About this exercise: Your reply should be the complete data, reproduced exactly.

Data records:
=== Section Start ===

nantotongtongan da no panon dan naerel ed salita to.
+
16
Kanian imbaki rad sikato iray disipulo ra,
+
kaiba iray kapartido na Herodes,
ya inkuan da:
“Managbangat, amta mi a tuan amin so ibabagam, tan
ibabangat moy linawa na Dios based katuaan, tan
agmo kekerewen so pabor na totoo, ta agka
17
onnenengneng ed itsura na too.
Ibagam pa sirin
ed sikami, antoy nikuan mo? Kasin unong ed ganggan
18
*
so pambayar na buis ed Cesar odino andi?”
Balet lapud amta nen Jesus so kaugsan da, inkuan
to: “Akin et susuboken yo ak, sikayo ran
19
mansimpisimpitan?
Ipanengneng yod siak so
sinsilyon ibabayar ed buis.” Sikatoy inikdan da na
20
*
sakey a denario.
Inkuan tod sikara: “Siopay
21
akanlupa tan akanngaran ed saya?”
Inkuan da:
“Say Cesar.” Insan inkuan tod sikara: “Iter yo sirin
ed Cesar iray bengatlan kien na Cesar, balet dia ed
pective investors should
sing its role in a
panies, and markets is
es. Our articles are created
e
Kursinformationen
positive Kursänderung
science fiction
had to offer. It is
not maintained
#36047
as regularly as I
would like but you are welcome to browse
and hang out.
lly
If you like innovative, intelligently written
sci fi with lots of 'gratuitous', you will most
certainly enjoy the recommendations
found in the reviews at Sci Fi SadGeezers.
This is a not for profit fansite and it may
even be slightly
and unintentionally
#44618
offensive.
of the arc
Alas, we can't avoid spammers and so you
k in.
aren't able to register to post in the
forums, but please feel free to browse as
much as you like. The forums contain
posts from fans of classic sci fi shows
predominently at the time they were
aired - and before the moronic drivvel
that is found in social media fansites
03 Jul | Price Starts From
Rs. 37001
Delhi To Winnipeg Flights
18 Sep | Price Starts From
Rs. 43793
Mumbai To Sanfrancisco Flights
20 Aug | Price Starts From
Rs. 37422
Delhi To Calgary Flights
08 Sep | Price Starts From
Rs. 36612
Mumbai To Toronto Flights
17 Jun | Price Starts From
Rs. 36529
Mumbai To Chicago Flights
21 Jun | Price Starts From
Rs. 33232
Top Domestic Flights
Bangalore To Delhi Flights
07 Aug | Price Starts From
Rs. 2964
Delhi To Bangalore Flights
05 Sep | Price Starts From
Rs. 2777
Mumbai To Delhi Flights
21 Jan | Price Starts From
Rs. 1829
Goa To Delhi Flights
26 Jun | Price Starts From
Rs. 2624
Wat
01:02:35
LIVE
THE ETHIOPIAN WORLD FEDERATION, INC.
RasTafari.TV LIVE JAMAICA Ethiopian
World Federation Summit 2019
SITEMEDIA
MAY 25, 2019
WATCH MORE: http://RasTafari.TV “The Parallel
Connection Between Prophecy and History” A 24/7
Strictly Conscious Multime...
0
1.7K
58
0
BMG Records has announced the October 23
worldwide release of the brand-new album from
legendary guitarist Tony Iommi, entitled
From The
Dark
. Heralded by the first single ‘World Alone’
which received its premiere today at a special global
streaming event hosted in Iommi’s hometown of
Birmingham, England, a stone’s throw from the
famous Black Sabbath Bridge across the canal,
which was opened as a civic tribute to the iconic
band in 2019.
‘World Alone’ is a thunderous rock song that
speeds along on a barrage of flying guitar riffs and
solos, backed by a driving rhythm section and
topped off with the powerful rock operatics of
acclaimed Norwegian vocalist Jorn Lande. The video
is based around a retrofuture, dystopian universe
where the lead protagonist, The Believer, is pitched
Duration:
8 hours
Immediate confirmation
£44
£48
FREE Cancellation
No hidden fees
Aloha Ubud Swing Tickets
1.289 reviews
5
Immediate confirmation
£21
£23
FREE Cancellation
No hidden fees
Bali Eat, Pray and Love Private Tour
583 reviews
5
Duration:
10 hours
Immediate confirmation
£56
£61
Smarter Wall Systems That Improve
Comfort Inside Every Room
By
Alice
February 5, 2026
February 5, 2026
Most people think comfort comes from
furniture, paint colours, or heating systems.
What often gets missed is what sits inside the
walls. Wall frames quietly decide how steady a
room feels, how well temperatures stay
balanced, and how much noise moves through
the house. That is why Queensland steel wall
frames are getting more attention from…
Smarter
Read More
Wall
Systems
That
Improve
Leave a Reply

=== Section End ===

Answer space:
nantotongtongan da no panon dan naerel ed salita to.
+
16
Kanian imbaki rad sikato iray disipulo ra,
+
kaiba iray kapartido na Herodes,
ya inkuan da:
“Managbangat, amta mi a tuan amin so ibabagam, tan
ibabangat moy linawa na Dios based katuaan, tan
agmo kekerewen so pabor na totoo, ta agka
17
onnenengneng ed itsura na too.
Ibagam pa sirin
ed sikami, antoy nikuan mo? Kasin unong ed ganggan
18
*
so pambayar na buis ed Cesar odino andi?”
Balet lapud amta nen Jesus so kaugsan da, inkuan
to: “Akin et susuboken yo ak, sikayo ran
19
mansimpisimpitan?
Ipanengneng yod siak so
sinsilyon ibabayar ed buis.” Sikatoy inikdan da na
20
*
sakey a denario.
Inkuan tod sikara: “Siopay
21
akanlupa tan akanngaran ed saya?”
Inkuan da:
“Say Cesar.” Insan inkuan tod sikara: “Iter yo sirin
ed Cesar iray bengatlan kien na Cesar, balet dia ed
pective investors should
sing its role in a
panies, and markets is
es. Our articles are created
e
Kursinformationen
positive Kursänderung
science fiction
had to offer. It is
not maintained
#36047
as regularly as I
would like but you are welcome to browse
and hang out.
lly
If you like innovative, intelligently written
sci fi with lots of 'gratuitous', you will most
certainly enjoy the recommendations
found in the reviews at Sci Fi SadGeezers.
This is a not for profit fansite and it may
even be slightly
and unintentionally
#44618
offensive.
of the arc
Alas, we can't avoid spammers and so you
k in.
aren't able to register to post in the
forums, but please feel free to browse as
much as you like. The forums contain
posts from fans of classic sci fi shows
predominently at the time they were
aired - and before the moronic drivvel
that is found in social media fansites
03 Jul | Price Starts From
Rs. 37001
Delhi To Winnipeg Flights
18 Sep | Price Starts From
Rs. 43793
Mumbai To Sanfrancisco Flights
20 Aug | Price Starts From
Rs. 37422
Delhi To Calgary Flights
08 Sep | Price Starts From
Rs. 36612
Mumbai To Toronto Flights
17 Jun | Price Starts From
Rs. 36529
Mumbai To Chicago Flights
21 Jun | Price Starts From
Rs. 33232
Top Domestic Flights
Bangalore To Delhi Flights
07 Aug | Price Starts From
Rs. 2964
Delhi To Bangalore Flights
05 Sep | Price Starts From
Rs. 2777
Mumbai To Delhi Flights
21 Jan | Price Starts From
Rs. 1829
Goa To Delhi Flights
26 Jun | Price Starts From
Rs. 2624
Wat
01:02:35
LIVE
THE ETHIOPIAN WORLD FEDERATION, INC.
RasTafari.TV LIVE JAMAICA Ethiopian
World Federation Summit 2019
SITEMEDIA
MAY 25, 2019
WATCH MORE: http://RasTafari.TV “The Parallel
Connection Between Prophecy and History” A 24/7
Strictly Conscious Multime...
0
1.7K
58
0
BMG Records has announced the October 23
worldwide release of the brand-new album from
legendary guitarist Tony Iommi, entitled
From The
Dark
. Heralded by the first single ‘World Alone’
which received its premiere today at a special global
streaming event hosted in Iommi’s hometown of
Birmingham, England, a stone’s throw from the
famous Black Sabbath Bridge across the canal,
which was opened as a civic tribute to the iconic
band in 2019.
‘World Alone’ is a thunderous rock song that
speeds along on a barrage of flying guitar riffs and
solos, backed by a driving rhythm section and
topped off with the powerful rock operatics of
acclaimed Norwegian vocalist Jorn Lande. The video
is based around a retrofuture, dystopian universe
where the lead protagonist, The Believer, is pitched
Duration:
8 hours
Immediate confirmation
£44
£48
FREE Cancellation
No hidden fees
Aloha Ubud Swing Tickets
1.289 reviews
5
Immediate confirmation
£21
£23
FREE Cancellation
No hidden fees
Bali Eat, Pray and Love Private Tour
583 reviews
5
Duration:
10 hours
Immediate confirmation
£56
£61
Smarter Wall Systems That Improve
Comfort Inside Every Room
By
Alice
February 5, 2026
February 5, 2026
Most people think comfort comes from
furniture, paint colours, or heating systems.
What often gets missed is what sits inside the
walls. Wall frames quietly decide how steady a
room feels, how well temperatures stay
balanced, and how much noise moves through
the house. That is why Queensland steel wall
frames are getting more attention from…
Smarter
Read More
Wall
Systems
That
Improve
Leave a Reply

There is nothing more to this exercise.